[Opening Record extracts section]
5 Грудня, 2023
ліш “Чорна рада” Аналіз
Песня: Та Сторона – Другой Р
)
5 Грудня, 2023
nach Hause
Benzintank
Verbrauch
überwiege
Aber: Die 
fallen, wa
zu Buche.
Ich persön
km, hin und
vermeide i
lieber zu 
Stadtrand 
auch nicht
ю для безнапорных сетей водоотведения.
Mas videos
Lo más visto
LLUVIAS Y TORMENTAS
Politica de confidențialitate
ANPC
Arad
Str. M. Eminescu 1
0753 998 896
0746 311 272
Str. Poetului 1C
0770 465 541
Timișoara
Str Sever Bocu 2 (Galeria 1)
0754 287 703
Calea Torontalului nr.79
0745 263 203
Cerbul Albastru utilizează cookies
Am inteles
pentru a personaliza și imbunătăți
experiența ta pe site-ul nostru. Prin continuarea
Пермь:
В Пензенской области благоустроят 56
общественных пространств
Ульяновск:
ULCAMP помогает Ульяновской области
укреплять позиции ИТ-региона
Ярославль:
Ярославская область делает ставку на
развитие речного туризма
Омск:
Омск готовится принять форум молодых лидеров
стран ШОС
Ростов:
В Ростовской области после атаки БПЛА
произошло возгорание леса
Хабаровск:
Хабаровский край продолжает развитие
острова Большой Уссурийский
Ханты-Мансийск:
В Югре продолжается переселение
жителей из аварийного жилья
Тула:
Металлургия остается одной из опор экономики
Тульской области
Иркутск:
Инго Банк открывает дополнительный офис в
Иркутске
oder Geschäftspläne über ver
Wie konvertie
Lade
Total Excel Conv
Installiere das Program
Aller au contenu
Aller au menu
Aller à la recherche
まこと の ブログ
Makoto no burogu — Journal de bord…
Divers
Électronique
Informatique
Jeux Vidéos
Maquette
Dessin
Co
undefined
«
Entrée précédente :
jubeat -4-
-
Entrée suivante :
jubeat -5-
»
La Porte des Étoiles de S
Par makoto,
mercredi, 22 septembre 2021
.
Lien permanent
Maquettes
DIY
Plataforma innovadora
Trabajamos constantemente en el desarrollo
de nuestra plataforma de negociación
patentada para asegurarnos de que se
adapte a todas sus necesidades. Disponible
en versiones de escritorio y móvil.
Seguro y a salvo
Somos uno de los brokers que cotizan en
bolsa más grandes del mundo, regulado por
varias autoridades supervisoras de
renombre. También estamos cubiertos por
[Closing Record extracts section]
[Opening Record extracts section]
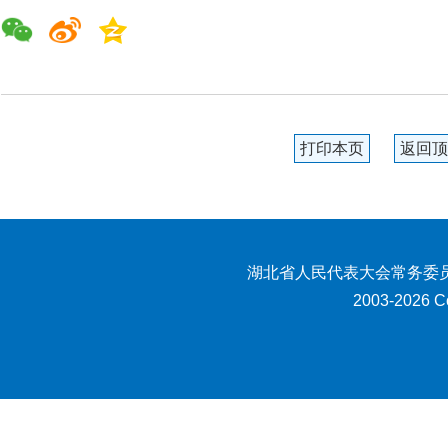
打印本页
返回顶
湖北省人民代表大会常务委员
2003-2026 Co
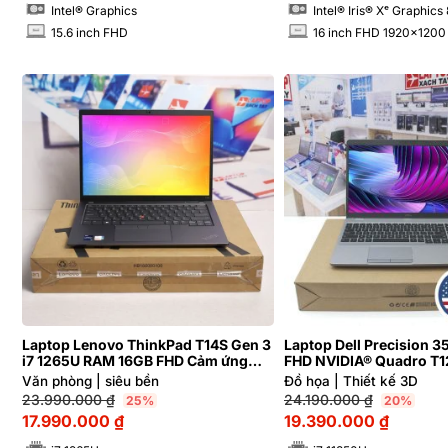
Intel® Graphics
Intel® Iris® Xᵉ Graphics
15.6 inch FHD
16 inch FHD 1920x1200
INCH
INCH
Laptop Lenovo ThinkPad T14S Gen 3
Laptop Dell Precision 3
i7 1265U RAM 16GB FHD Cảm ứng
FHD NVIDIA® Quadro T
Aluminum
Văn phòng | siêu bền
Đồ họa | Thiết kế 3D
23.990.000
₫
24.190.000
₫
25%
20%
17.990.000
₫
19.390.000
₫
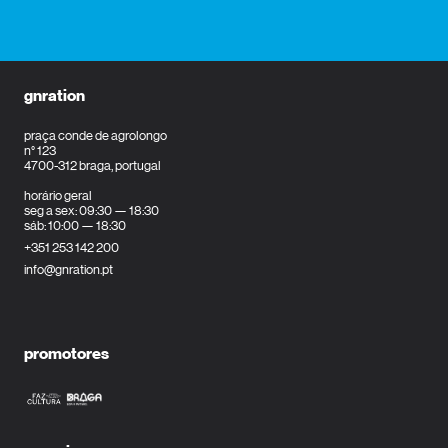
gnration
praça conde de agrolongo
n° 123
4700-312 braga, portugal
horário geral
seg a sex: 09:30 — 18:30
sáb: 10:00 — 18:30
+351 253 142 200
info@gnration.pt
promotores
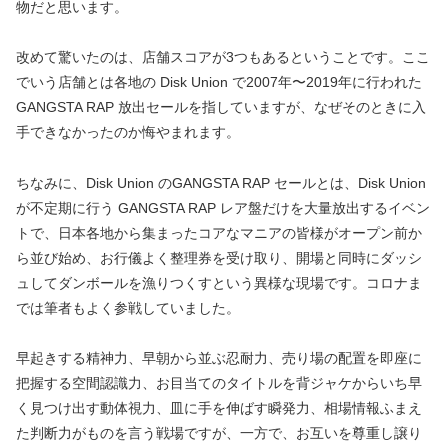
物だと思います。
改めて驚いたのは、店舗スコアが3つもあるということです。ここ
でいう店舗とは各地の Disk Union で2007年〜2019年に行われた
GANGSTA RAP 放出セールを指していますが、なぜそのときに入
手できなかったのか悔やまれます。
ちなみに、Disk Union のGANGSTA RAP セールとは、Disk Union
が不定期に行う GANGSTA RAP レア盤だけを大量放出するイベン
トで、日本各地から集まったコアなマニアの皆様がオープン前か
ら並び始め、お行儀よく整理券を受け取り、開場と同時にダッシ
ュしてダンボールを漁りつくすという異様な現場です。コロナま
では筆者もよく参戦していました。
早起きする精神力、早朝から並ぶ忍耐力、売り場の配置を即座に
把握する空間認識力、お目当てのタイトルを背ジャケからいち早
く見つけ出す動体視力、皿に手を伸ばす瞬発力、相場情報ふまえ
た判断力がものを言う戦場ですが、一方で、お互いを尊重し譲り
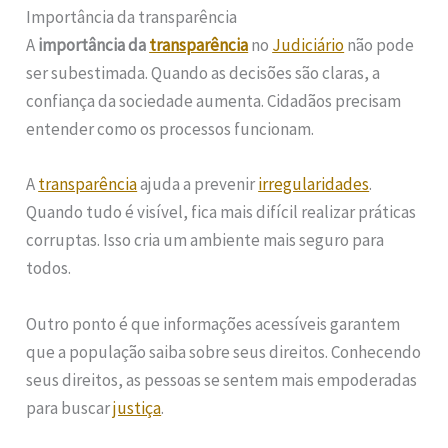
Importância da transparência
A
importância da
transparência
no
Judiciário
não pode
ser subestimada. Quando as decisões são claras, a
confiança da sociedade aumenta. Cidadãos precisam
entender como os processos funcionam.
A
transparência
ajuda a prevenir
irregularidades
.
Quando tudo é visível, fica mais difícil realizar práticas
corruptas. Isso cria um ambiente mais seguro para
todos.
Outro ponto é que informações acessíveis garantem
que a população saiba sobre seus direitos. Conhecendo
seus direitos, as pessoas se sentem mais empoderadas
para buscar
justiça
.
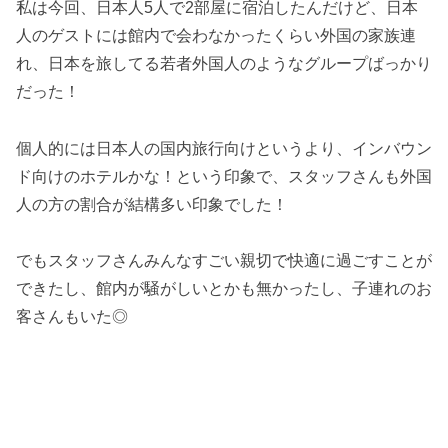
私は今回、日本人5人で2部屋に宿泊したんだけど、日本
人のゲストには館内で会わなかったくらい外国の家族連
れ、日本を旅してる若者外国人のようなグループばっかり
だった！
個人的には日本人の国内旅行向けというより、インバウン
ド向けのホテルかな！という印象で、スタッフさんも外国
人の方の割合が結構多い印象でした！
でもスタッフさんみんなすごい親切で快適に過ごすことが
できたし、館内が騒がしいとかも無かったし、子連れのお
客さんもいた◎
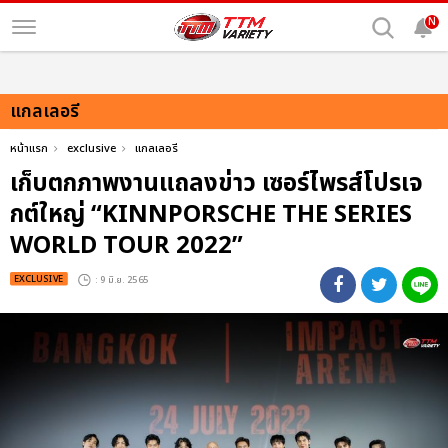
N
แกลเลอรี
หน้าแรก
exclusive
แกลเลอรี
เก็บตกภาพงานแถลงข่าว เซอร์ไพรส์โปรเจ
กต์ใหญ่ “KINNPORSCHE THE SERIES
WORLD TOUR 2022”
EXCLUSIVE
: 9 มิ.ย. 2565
[Closing Record extracts section]
[Opening Record extracts section]
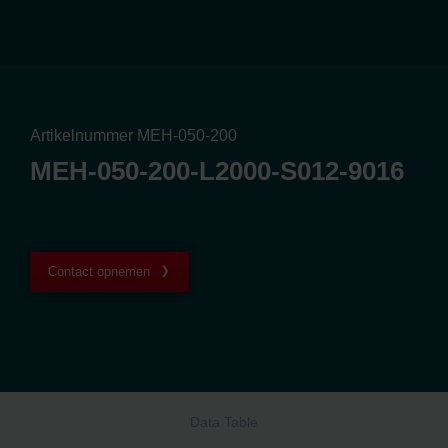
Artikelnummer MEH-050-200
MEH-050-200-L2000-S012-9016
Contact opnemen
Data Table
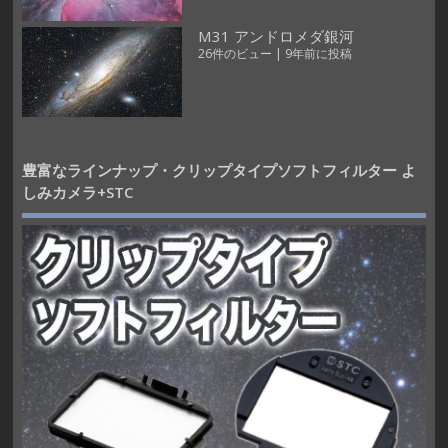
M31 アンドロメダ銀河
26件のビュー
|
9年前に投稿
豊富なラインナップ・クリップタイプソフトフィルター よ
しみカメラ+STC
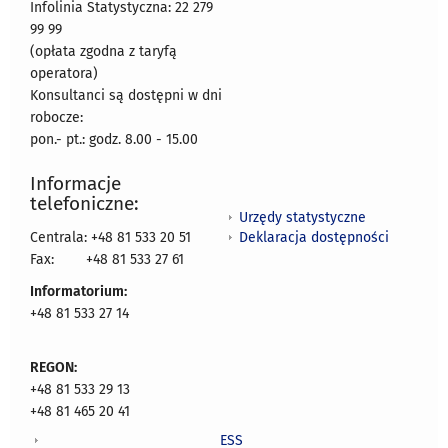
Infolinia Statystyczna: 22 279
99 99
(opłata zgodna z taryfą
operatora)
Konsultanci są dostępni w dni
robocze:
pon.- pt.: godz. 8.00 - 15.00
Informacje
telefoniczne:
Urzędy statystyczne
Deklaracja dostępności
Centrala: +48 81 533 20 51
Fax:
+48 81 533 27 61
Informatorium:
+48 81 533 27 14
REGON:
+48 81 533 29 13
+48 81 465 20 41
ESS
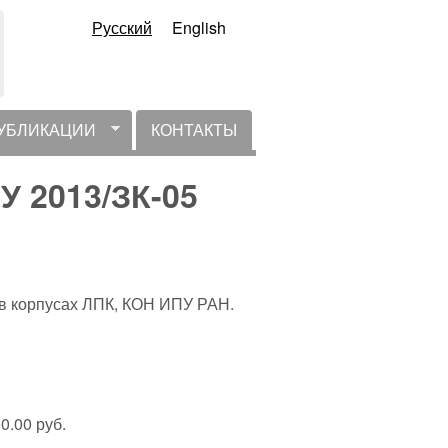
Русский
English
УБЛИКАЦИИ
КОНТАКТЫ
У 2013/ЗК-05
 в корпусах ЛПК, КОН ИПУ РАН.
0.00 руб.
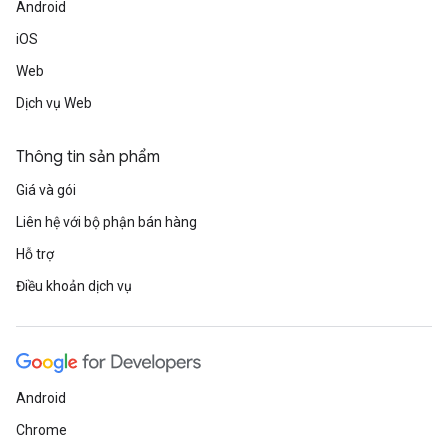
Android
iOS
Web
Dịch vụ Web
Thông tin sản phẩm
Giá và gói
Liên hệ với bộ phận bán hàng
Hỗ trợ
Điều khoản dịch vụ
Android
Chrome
[Closing Record extracts section]
Which lines above contain the word "Aller"? Copy each one.

Aller au contenu
Aller au menu
Aller à la recherche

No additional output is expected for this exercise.